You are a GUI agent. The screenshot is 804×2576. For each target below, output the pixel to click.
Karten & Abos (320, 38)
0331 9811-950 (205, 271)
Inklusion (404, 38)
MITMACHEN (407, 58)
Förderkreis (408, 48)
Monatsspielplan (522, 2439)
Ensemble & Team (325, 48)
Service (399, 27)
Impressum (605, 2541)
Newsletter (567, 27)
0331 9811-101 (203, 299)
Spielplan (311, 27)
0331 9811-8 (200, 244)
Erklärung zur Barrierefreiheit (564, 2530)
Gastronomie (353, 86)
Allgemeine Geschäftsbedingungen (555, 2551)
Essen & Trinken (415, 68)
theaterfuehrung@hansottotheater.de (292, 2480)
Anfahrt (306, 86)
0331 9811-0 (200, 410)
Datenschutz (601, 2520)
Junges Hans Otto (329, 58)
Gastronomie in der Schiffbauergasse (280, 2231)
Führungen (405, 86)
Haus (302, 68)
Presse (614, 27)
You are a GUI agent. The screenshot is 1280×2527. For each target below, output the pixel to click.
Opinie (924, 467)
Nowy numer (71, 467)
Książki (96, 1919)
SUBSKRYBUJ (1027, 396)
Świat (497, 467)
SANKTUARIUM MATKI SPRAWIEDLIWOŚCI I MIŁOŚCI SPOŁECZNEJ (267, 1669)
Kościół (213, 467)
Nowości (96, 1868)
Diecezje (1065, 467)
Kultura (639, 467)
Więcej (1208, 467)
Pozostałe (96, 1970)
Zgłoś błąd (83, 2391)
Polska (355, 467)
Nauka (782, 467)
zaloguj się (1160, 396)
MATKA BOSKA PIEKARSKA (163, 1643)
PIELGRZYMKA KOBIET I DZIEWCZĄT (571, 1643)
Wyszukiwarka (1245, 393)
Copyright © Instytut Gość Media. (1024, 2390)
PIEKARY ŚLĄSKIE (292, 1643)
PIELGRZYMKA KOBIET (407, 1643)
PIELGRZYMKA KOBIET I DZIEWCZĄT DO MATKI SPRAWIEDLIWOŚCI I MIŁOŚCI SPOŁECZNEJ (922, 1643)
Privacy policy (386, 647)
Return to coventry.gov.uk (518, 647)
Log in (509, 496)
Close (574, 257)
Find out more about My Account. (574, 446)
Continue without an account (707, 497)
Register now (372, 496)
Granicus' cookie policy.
+++
INSTRUCTIONS TO FOLLOW = Each record is to be repeated word for word, with none skipped.

SOLUTION FOR THIS TASK =
You are a GUI agent. The screenshot is 804×2576. For each target below, output the pixel to click.
Karten & Abos (320, 38)
0331 9811-950 (205, 271)
Inklusion (404, 38)
MITMACHEN (407, 58)
Förderkreis (408, 48)
Monatsspielplan (522, 2439)
Ensemble & Team (325, 48)
Service (399, 27)
Impressum (605, 2541)
Newsletter (567, 27)
0331 9811-101 (203, 299)
Spielplan (311, 27)
0331 9811-8 (200, 244)
Erklärung zur Barrierefreiheit (564, 2530)
Gastronomie (353, 86)
Allgemeine Geschäftsbedingungen (555, 2551)
Essen & Trinken (415, 68)
theaterfuehrung@hansottotheater.de (292, 2480)
Anfahrt (306, 86)
0331 9811-0 (200, 410)
Datenschutz (601, 2520)
Junges Hans Otto (329, 58)
Gastronomie in der Schiffbauergasse (280, 2231)
Führungen (405, 86)
Haus (302, 68)
Presse (614, 27)
You are a GUI agent. The screenshot is 1280×2527. For each target below, output the pixel to click.
Opinie (924, 467)
Nowy numer (71, 467)
Książki (96, 1919)
SUBSKRYBUJ (1027, 396)
Świat (497, 467)
SANKTUARIUM MATKI SPRAWIEDLIWOŚCI I MIŁOŚCI SPOŁECZNEJ (267, 1669)
Kościół (213, 467)
Nowości (96, 1868)
Diecezje (1065, 467)
Kultura (639, 467)
Więcej (1208, 467)
Pozostałe (96, 1970)
Zgłoś błąd (83, 2391)
Polska (355, 467)
Nauka (782, 467)
zaloguj się (1160, 396)
MATKA BOSKA PIEKARSKA (163, 1643)
PIELGRZYMKA KOBIET I DZIEWCZĄT (571, 1643)
Wyszukiwarka (1245, 393)
Copyright © Instytut Gość Media. (1024, 2390)
PIEKARY ŚLĄSKIE (292, 1643)
PIELGRZYMKA KOBIET (407, 1643)
PIELGRZYMKA KOBIET I DZIEWCZĄT DO MATKI SPRAWIEDLIWOŚCI I MIŁOŚCI SPOŁECZNEJ (922, 1643)
Privacy policy (386, 647)
Return to coventry.gov.uk (518, 647)
Log in (509, 496)
Close (574, 257)
Find out more about My Account. (574, 446)
Continue without an account (707, 497)
Register now (372, 496)
Granicus' cookie policy.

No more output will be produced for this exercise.